Le dôme vert

Sylvie Palados

Lorsque la porte de pierre s'écarta, livrant, pour la première fois depuis trente-cinq siècles, passage aux rayons du jour, une bouffée d'air brûlant s'échappa de l'ouverture sombre, comme de la gueule d'une fournaise. Les poumons embrasés de la montagne parurent pousser un soupir de satisfaction par cette bouche si longtemps fermée...

Fébrilement, nous allumèrent nos torches, et sans un mot, entrèrent. La nuit fut si profonde, si froide, qu'un frisson me parcourut l'échine. Une peur presque animale me saisit ! Nos pas ne résonnaient pas, le silence était total. Nos yeux s'habituèrent au halo des torches et c'est déçus que nous commençâmes notre exploration.
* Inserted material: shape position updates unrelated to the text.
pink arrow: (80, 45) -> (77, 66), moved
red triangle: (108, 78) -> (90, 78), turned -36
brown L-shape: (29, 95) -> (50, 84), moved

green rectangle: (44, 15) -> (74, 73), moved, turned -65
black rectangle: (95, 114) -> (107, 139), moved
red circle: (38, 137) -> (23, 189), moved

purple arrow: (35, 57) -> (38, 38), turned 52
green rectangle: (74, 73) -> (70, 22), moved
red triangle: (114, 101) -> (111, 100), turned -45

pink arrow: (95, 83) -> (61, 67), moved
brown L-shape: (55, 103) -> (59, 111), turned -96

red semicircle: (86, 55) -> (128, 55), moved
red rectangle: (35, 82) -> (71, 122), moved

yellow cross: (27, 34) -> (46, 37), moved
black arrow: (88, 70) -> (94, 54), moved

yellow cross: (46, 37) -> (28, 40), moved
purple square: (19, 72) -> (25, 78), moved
Le sol était recouvert d'une sorte de duvet de couleur indéterminée. Nos chaussures étaient comme happées par ce support léger qui pourtant n'émettait pas de poussières ! C'était étrange, jamais nous n'avions vu ce genre de sédiment, si du moins ça en était ! Je fis un prélèvement pour le retour...
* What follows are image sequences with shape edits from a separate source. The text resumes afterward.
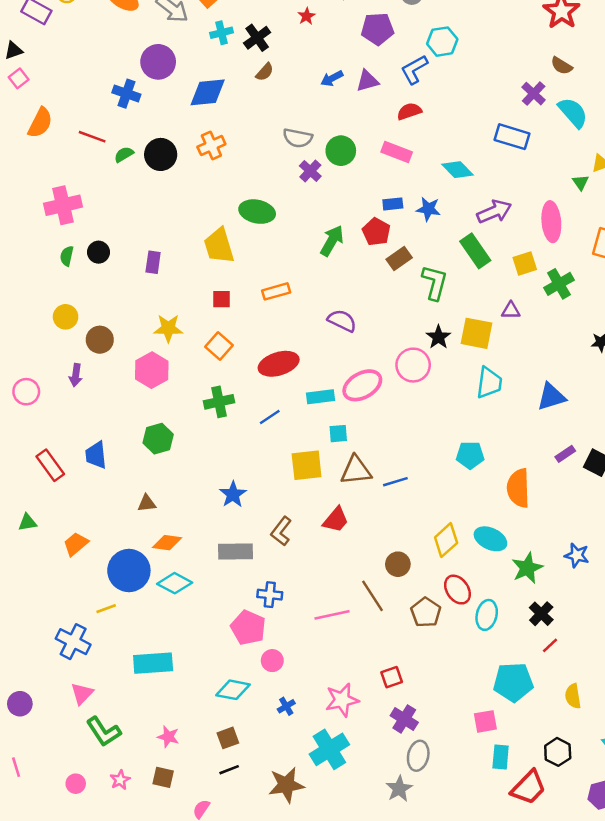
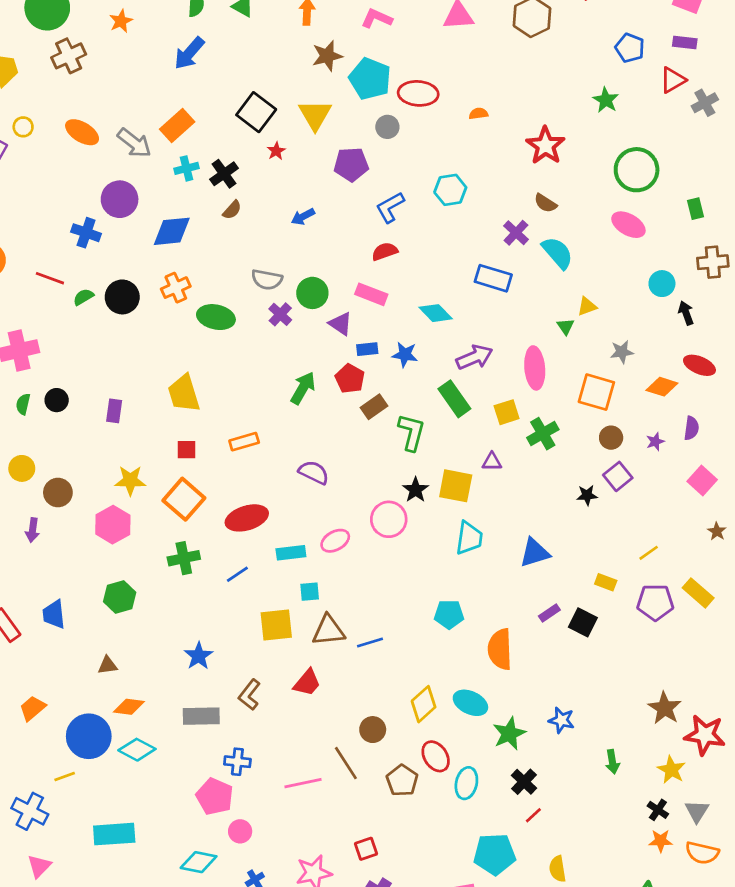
cyan hexagon: (442, 42) -> (450, 190), moved
purple triangle: (367, 81) -> (341, 324), moved, turned 50
green ellipse: (257, 212) -> (216, 317), moved
orange square: (219, 346) -> (184, 499), size x1.4
pink ellipse: (362, 385) -> (335, 541), size x0.7

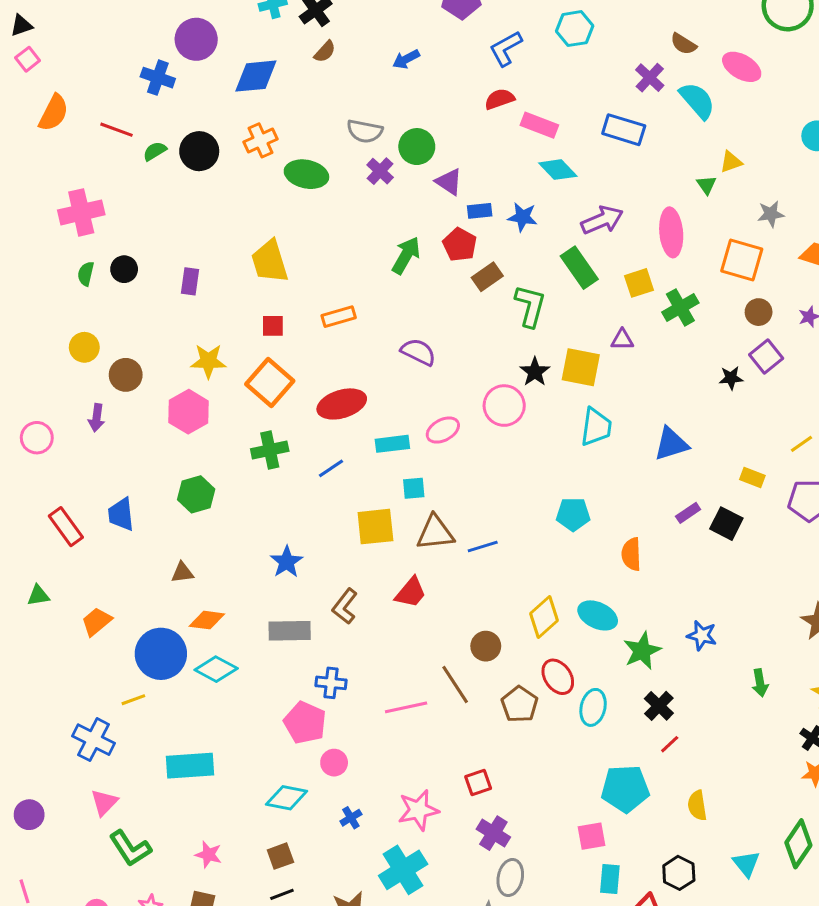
pink ellipse: (628, 225) -> (742, 67), moved
pink rectangle: (371, 294) -> (539, 125), moved
orange semicircle: (500, 649) -> (631, 554), size x0.7

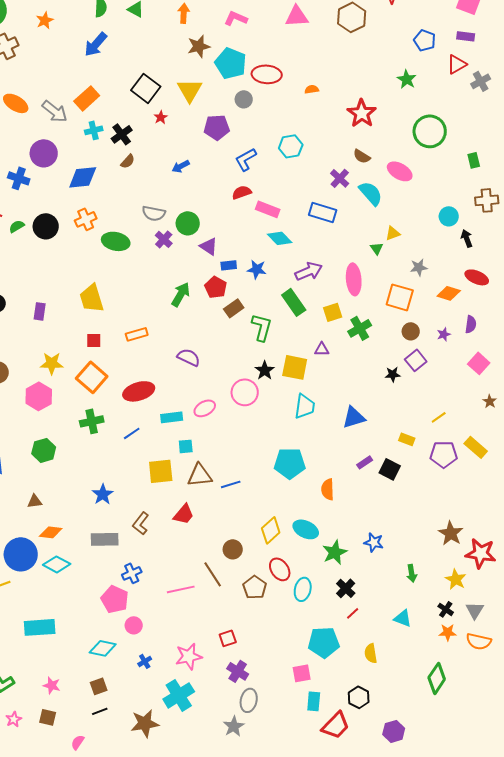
cyan pentagon: (573, 514) -> (290, 463), size x1.4
blue cross: (331, 683) -> (132, 573), turned -30
cyan triangle: (746, 864) -> (403, 618), moved, turned -30

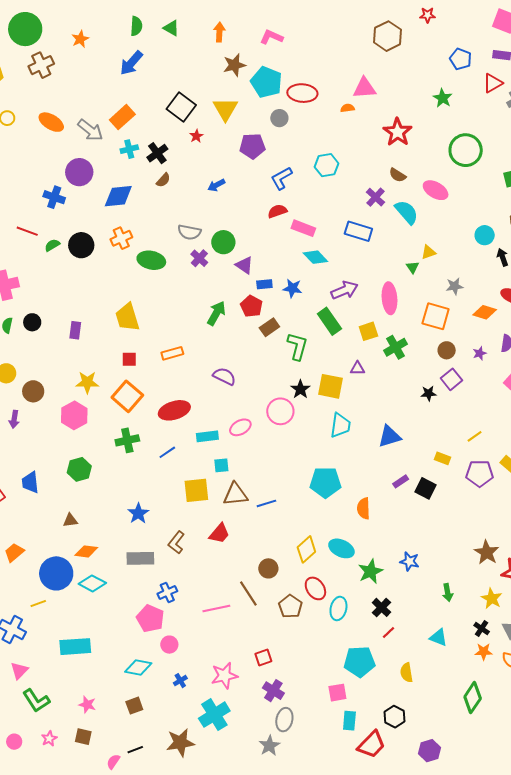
pink triangle: (297, 16) -> (364, 88), moved
black line: (100, 711) -> (135, 750), moved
les parois de la caverne étaient profondes et hautes. Elles étaient néanmoins lisses, aucune aspérité n'émergeait. Nous pouvions avancer sans aucun danger. Nous en avions explorés tous trois des lieux mystérieux, dangereux, mais jamais nous ne nous étions retrouvés dans un lieu aussi aseptisé ! Hormis la porte extérieure qui trahissait la main de l'homme, tout ici semblait naturel. Était-ce un ancien lit de rivière qui s'assécha ? Une caverne qui abrita nos ancêtres ? Aucun indice, aucune strate apparente, aucun dépôt de calcaire, aucun dessin sur les parois, rien, désespérément rien !!

la caverne descendait doucement vers l'est. Nous étions à l'aise au milieu de cette immensité de roche. Nous arrivâmes à un coude qui se rétrécit d'un coup, nous obligeant à nous mettre en file indienne. Réajustant notre matériel d'exploration nous continuâmes de descendre dans cette atmosphère feutrée. Déjà une heure s'était écoulée et nous avancions toujours. Le duvet s'épaissit soudain, nous marchions sur un épais tapis maintenant, mais nos pieds semblaient comme maintenus au-dessus, impossible d'en mesurer l'épaisseur qui semblait augmenter au moment où les parois paraissaient se rapprocher !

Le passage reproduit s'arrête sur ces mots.